Over the past two years, as a member of Faithful+Gould’s Health Facilities Group based in our Dallas office, I have provided initial outfitting and transition (IO&T) services for healthcare projects throughout the U.S., including the U.S. Army Medical Research Institute of Infectious Diseases (USAMRIID) Replacement Laboratory at Fort Detrick, Maryland; the Keller Army Community Hospital Clinic Addition at West Point, New York; and the Weed Army Community Replacement Hospital at Fort Irwin, California. Most recently, I worked on the Camp Zama Health and Dental Clinic Renovation in Japan, serving as the Project Management Office (PMO) representative.
My typical workday as part of the Dallas PMO is to assist in updating and maintaining several different documents and reports, including project schedules, developing standardized templates and processes, and providing quality assurance during the procurement process.
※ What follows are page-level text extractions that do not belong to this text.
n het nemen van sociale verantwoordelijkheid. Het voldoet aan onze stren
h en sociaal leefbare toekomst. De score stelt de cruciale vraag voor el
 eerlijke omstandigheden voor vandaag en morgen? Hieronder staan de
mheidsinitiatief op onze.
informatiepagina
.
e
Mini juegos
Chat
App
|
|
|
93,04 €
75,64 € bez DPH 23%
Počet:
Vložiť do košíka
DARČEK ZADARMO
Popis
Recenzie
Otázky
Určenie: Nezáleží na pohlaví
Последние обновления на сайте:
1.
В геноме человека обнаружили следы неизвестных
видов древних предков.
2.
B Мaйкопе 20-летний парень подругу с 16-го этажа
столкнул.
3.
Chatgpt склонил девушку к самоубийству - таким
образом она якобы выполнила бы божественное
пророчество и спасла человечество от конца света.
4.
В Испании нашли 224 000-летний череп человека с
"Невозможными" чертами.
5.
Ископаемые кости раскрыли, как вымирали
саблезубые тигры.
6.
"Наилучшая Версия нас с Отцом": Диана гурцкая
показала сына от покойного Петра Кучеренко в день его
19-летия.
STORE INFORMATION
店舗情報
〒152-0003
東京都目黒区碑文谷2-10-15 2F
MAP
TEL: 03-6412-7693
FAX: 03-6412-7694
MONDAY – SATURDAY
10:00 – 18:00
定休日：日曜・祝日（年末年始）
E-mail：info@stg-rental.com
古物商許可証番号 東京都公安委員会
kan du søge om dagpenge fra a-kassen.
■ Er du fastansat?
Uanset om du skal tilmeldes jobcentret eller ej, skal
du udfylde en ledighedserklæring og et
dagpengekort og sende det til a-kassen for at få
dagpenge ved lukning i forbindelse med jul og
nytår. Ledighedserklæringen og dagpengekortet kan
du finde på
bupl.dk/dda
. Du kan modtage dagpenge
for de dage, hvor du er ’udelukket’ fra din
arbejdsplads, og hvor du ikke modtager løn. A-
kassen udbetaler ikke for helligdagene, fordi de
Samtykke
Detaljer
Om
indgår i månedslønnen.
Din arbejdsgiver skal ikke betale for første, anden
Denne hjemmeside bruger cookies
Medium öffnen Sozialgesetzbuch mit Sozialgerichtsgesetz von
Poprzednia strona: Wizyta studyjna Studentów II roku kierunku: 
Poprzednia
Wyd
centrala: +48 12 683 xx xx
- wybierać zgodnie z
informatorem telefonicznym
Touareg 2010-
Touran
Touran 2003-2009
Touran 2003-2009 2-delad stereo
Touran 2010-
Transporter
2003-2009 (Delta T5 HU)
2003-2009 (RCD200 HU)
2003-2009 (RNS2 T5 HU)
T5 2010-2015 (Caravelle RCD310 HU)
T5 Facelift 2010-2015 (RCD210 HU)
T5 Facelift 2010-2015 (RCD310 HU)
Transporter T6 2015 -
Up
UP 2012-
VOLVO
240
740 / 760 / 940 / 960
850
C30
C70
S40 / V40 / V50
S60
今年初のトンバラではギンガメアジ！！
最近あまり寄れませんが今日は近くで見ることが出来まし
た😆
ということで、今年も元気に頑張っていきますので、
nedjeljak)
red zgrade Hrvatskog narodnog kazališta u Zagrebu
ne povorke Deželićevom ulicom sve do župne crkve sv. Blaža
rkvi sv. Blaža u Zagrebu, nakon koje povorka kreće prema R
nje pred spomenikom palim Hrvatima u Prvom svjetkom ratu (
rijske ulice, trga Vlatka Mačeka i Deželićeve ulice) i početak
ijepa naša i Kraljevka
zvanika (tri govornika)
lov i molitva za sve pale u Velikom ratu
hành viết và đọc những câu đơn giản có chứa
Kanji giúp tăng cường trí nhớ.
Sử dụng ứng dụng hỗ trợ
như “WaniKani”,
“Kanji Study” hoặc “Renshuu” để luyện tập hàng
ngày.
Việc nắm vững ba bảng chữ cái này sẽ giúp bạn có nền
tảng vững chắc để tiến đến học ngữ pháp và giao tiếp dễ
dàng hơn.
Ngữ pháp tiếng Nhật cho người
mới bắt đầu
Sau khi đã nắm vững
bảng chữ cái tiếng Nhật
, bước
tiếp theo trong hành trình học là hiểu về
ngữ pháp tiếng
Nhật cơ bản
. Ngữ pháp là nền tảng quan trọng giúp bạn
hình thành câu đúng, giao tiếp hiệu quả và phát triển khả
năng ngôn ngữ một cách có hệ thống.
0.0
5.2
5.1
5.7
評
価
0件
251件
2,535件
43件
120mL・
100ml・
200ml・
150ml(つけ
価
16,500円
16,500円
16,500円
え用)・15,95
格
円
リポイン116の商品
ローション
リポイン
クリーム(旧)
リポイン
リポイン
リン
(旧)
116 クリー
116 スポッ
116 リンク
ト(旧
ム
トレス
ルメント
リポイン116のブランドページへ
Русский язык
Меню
Most of my time is spent tracking the procurement process from creation through the sourcing and procurement processes up to delivery, installation, and medical calibration, and identifying lessons learned to apply to future projects. I also gather monthly documentation from several different internal parties and frequently update the Project Management Plan, which is a living document.
My work at Camp Zama was my first overseas job performing these duties. A project overseas is quite different due to the increased length of shipping times, language barriers, along with challenges due to limited resources. Experts, such as the manufacturer’s authorized equipment installers and trainers for certain equipment were not available in Japan so coordinating their schedules to be available when needed to successfully complete the project was an added challenge for our team.
But How Did We Get Here?
Faithful+Gould, as part of the BTF Solutions joint venture, was first awarded the $6.7 million task order contract to provide IO&T services at the health clinic in 2012, as part of a $30 million, multi-year, multi-phased project. My first trip to Japan was in August 2015, assisting Senior Project Manager Mark Pounders for almost a month with various transition execution tasks such as overseeing movers, reporting foreseen challenges, and completing ad hoc tasks to ensure we stay on schedule. In September 2016, I traveled to Camp Zama again but for about three weeks this time, to assist with the transition execution of the last phase of the project.
The clinic is approximately 39,000 square feet and includes a dental clinic, primary care clinic, physical therapy, optometry, laboratory and radiology services for military and civilian beneficiaries.
IO&T for these kinds of projects includes services such as identifying what medical equipment, IT components and furniture is needed in a newly constructed or renovated medical facility; comparing those requirements to the existing equipment to see what can be reused; and then procuring the difference. In addition to identifying what equipment is needed, we map out the sequence of events in which to install the new equipment, reuse the old equipment and transition the personnel into the new location. We coordinate training on the new equipment and work with the medical staff to help them identify process changes that will occur due to new equipment or the new facility layout then modify the processes and procedures so the medical facility can be ready to see patients on the first day.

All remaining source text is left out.